Mechanism

Depth-selective gradient routing is the mechanism by which a training example's gradient contribution is integrated into specific layers of a model based on the semantic properties of the content that produced the gradient. The disclosure positions the semantic execution substrate at the boundary between the forward-pass loss computation and the backward-pass gradient application. Gradients are computed as in conventional training, but the gradient signal is modulated, gated, or selectively routed across model depth based on an admissibility determination produced by the substrate. The substrate does not alter the mathematical machinery of gradient computation or optimizer updates; it governs which gradient signals reach which layers and with what magnitude, based on the semantic properties of the training content.

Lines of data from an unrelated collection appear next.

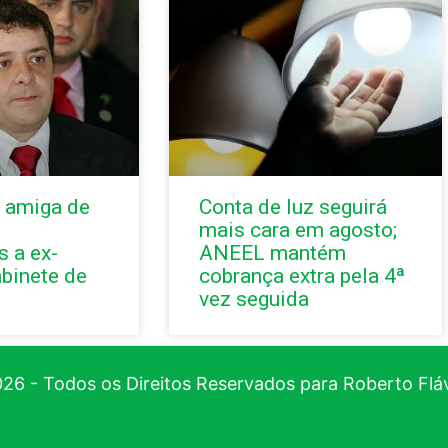
 amiga de
Conta de luz seguirá
mais cara em agosto;
 a ex-
ANEEL mantém
abinete de
cobrança extra pela 4ª
vez seguida
26 - Todos os Direitos Reservados para Roberto Flá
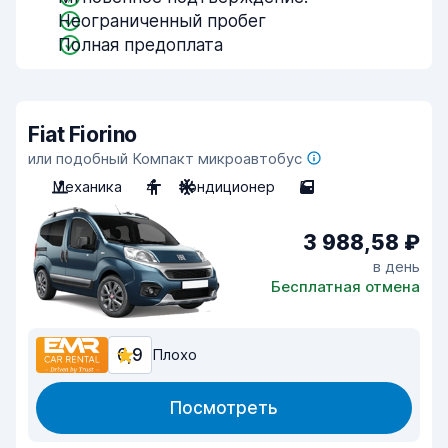
Неограниченный пробег
Полная предоплата
Fiat Fiorino
или подобный Компакт микроавтобус
Механика
4
Кондиционер
5
3 988,58 ₽
в день
Бесплатная отмена
6,9
Плохо
Посмотреть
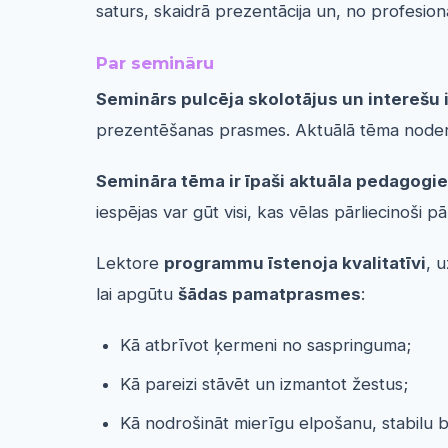
saturs, skaidrā prezentācija un, no profesion
Par semināru
Seminārs pulcēja skolotājus un interešu
prezentēšanas prasmes. Aktuālā tēma noderē
Semināra tēma ir īpaši aktuāla pedagogiem
iespējas var gūt visi, kas vēlas pārliecinoši 
Lektore
programmu īstenoja kvalitatīvi
, 
lai apgūtu
šādas pamatprasmes
:
Kā atbrīvot ķermeni no saspringuma;
Kā pareizi stāvēt un izmantot žestus;
Kā nodrošināt mierīgu elpošanu, stabilu b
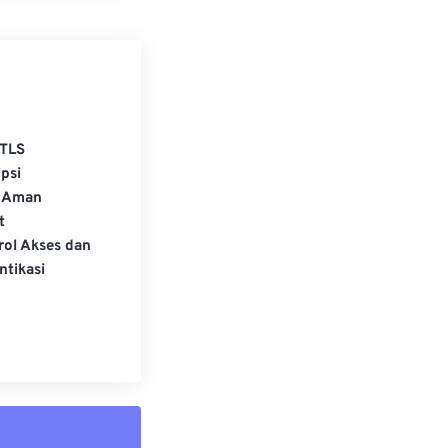
TLS
psi
 Aman
t
rol Akses dan
ntikasi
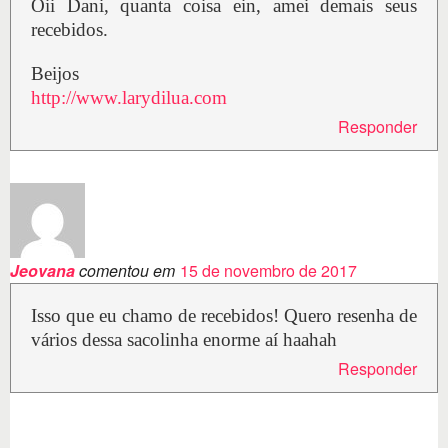
Oii Dani, quanta coisa ein, amei demais seus
recebidos.
Beijos
http://www.larydilua.com
Responder
Jeovana
comentou em
15 de novembro de 2017
Isso que eu chamo de recebidos! Quero resenha de
vários dessa sacolinha enorme aí haahah
Responder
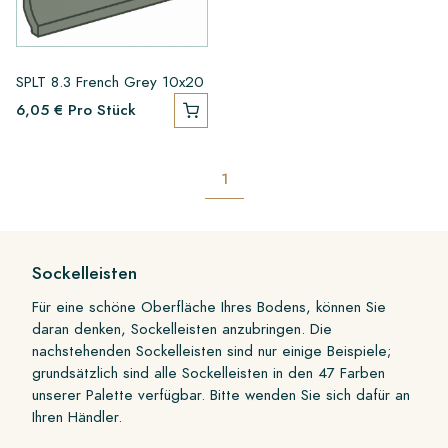
SPLT 8.3 French Grey 10x20
6,05 €
Pro Stück
1
Sockelleisten
Für eine schöne Oberfläche Ihres Bodens, können Sie
daran denken, Sockelleisten anzubringen. Die
nachstehenden Sockelleisten sind nur einige Beispiele;
grundsätzlich sind alle Sockelleisten in den 47 Farben
unserer Palette verfügbar. Bitte wenden Sie sich dafür an
Ihren Händler.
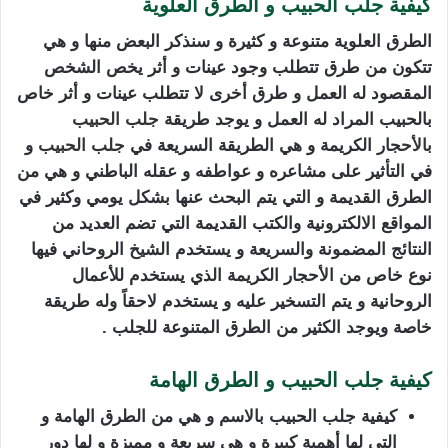
كيفية جلب الحبيب و الطرق العلوية
الطرق العلوية متنوعة و كثيرة و سنذكر البعض منها و هي
تتكون من طرق تتطلب وجود عينات و أثر يخص الشخص
المقصود له العمل و طرق أخرى لا تتطلب عينات و أثر خاص
بالحبيب المراد له العمل و يوجد طريق
ة
جلب الحبيب
بالأح
جار الكريمة و هي الطريقة السريعة في
جلب الحبيب
و
في التأثير على مشاعره و عواطفه و عقله الباطني و هي من
الطرق القديمة و التي يتم البحث عنها بشكل يومي وكثير في
المواقع الالكترونية والكتب القديمة التي تضم العديد من
النتائج المضمونة والسريعة و يستخدم الشيخ الروحاني فيها
نوع خاص من الأحجار الكريمة الذي يستخدم للأعمال
الروحانية و يتم التسخير عليه و يستخدم لاحقاً وله طريقة
خاصة ويوجد الكثير من الطرق المتنوعة للجلب .
كيفية جلب الحبيب و الطرق الهامة
كيفية جلب الحبيب بالاسم و هي من الطرق الهامة و
التي لها أهمية كبيرة و هي سريعة و مميزة و لها دور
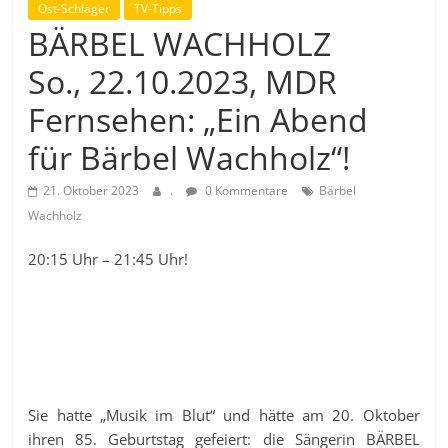
Ost-Schlager
TV-Tipps
BÄRBEL WACHHOLZ
So., 22.10.2023, MDR
Fernsehen: „Ein Abend
für Bärbel Wachholz“!
21. Oktober 2023
.
0 Kommentare
Bärbel
Wachholz
20:15 Uhr – 21:45 Uhr!
Sie hatte „Musik im Blut“ und hätte am 20. Oktober
ihren 85. Geburtstag gefeiert: die Sängerin BÄRBEL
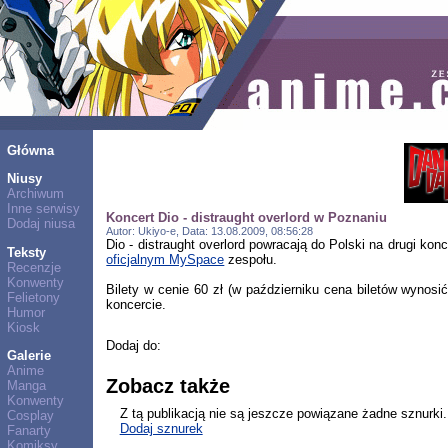
Główna
Niusy
Archiwum
Inne serwisy
Koncert Dio - distraught overlord w Poznaniu
Dodaj niusa
Autor: Ukiyo-e, Data: 13.08.2009, 08:56:28
Dio - distraught overlord powracają do Polski na drugi ko
Teksty
oficjalnym MySpace
zespołu.
Recenzje
Konwenty
Bilety w cenie 60 zł (w październiku cena biletów wynos
Felietony
koncercie.
Humor
Kiosk
Dodaj do:
Galerie
Anime
Zobacz także
Manga
Konwenty
Z tą publikacją nie są jeszcze powiązane żadne sznurki.
Cosplay
Dodaj sznurek
Fanarty
Komiksy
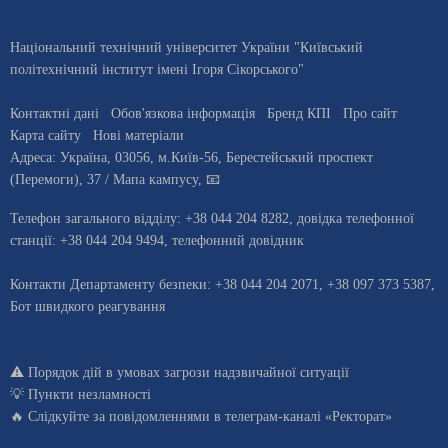
Національний технічний університет України "Київський
політехнічний інститут імені Ігоря Сікорського"
Контактні дані
Обов'язкова інформація
Бренд КПІ
Про сайт
Карта сайту
Нові матеріали
Адреса:
Україна
,
03056
, м.
Київ
-56,
Берестейський проспект
(Перемоги), 37
/ Мапа кампусу
,
📧
Телефон загального відділу:
+38 044 204 8282
, довiдка телефонної
станцiї:
+38 044 204 9494
,
телефонний довідник
Контакти Департаменту безпеки: +38 044 204 2071, +38 097 373 5387,
Бот швидкого реагування
⚠️
Порядок дій в умовах загрози надзвичайної ситуації
💡
Пункти незламності
🔥 Слідкуйте за повідомленнями в
телеграм-каналі «Ректорат»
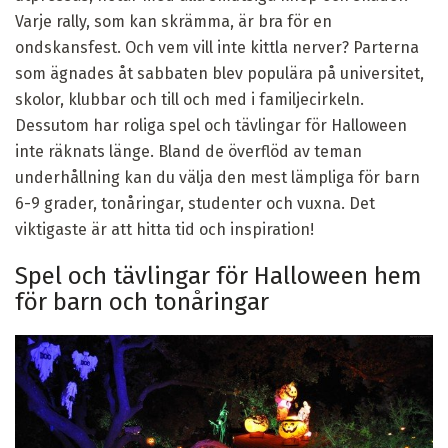
Varje rally, som kan skrämma, är bra för en
ondskansfest. Och vem vill inte kittla nerver? Parterna
som ägnades åt sabbaten blev populära på universitet,
skolor, klubbar och till och med i familjecirkeln.
Dessutom har roliga spel och tävlingar för Halloween
inte räknats länge. Bland de överflöd av teman
underhållning kan du välja den mest lämpliga för barn
6-9 grader, tonåringar, studenter och vuxna. Det
viktigaste är att hitta tid och inspiration!
Spel och tävlingar för Halloween hem
för barn och tonåringar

The routing is driven by a training depth profile, which is a structured data object comprising a per-layer or per-block contribution weight vector. For a model comprising L layers or B blocks, the depth profile specifies a weight value for each layer or block, where the weight governs the magnitude of the gradient signal from the associated training example that is permitted to influence the parameters of that layer or block. A weight value of one permits the full gradient signal to reach the layer. A weight value of zero prevents any gradient signal from the example from reaching the layer. A weight value between zero and one attenuates the gradient signal by the specified factor, and a weight value greater than one amplifies it. The per-layer weight vector collectively defines the depth-aggregation profile: the shape of the example's contribution across the model's depth dimension.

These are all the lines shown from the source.